If you are using this package on hardened sources with selinux in strict policy, it will display "permission denied" in stack trace and exists immediately (since it is written in python). Reproducible: Always Steps to Reproduce: 1. # iotop Actual Results: It will display "permission denied" in stack trace and exists immediately (since it is written in python). Expected Results: Should behave similar to "top". I made selinux package that resolves the problem, and "iotop" works well under selinux strict policy. there is my_iotop.te selinux module / patch: --- policy_module(my_iotop,1.0.0) require { type sysadm_t; type staff_t; type user_t; } allow { sysadm_t staff_t user_t } self:netlink_socket { bind create read setopt write }; #eof --- unfortunatelly, works only when executed as root (uid 0) user.

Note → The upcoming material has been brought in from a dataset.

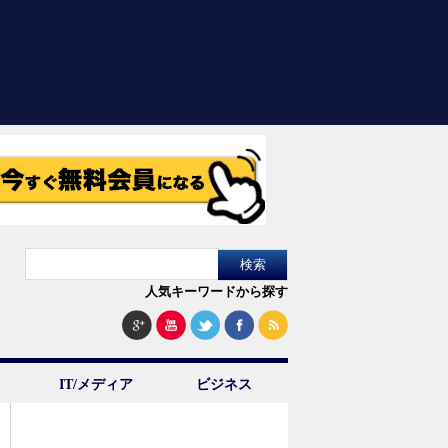
人気キーワードから探す
IT/メディア
ビジネス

Created attachment 178171 [details] selinux module
(In reply to comment #0) > allow { sysadm_t staff_t user_t } self:netlink_socket { bind create read setopt > write }; I don't want to add rules for generic netlink sockets. It means there is a netlink socket that SELinux doesn't know about, as opposed to netlink sockets like netlink_route_socket or netlink_selinux_socket, for example. This really needs to go to SELinux upstream to get SELinux to recognize the socket. > unfortunatelly, works only when executed as root (uid 0) user. This means it likely should only be for sysadm.